Technology

Autonomous technologies perform tasks with a high degree of autonomy and often employ artificial intelligence (AI) to simulate human cognition, intelligence, and creativity. Because these systems are critical to our safety, health, and well-being, as well as to the fabric of our system of commerce, new research and engineering methodologies are needed to ensure they behave in safe, reasonable, and acceptable ways.

Assured AI is critical to ensuring autonomous systems can be trusted to perform as intended, alone and as part of a team. They must perceive, decide, act, and learn as intended, cause no harm externally, and not be vulnerable to malicious interference. Based on feedback, some autonomous systems learn from their experiences, modify their own logic to achieve better results, and improve their capabilities.
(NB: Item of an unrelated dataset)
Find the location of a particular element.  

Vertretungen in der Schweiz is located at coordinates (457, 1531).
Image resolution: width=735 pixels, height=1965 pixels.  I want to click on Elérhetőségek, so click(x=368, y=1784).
Consequently, AI software and their underlying hardware systems cannot be tested explicitly for all possible configurations and circumstances. Yet these systems are expected to perform reasonably under all circumstances and contexts. In addition, these algorithms are expected to be transparent and explainable to increase their trust level. New techniques are needed to ensure AI-enabled autonomous systems function as intended and explain their actions and conclusions. Furthermore, because these systems may easily be deceived with cleverly manipulated input data, new techniques are needed to ensure autonomous systems are resilient and resistant to malicious deception and spoofing.

Autonomous algorithms must be repeatable, verifiable, and unbiased. Algorithms may initially appear to perform well in limited contexts; however, they may not perform as intended when trying to validate and verify autonomous systems in broader contexts. Ultimately, assurance is achieved when the algorithms work in a repeatable and verifiable fashion without unintended biases in all the contexts for which they were designed to operate. New techniques are needed to ensure AI algorithms are validated, verified, and unbiased.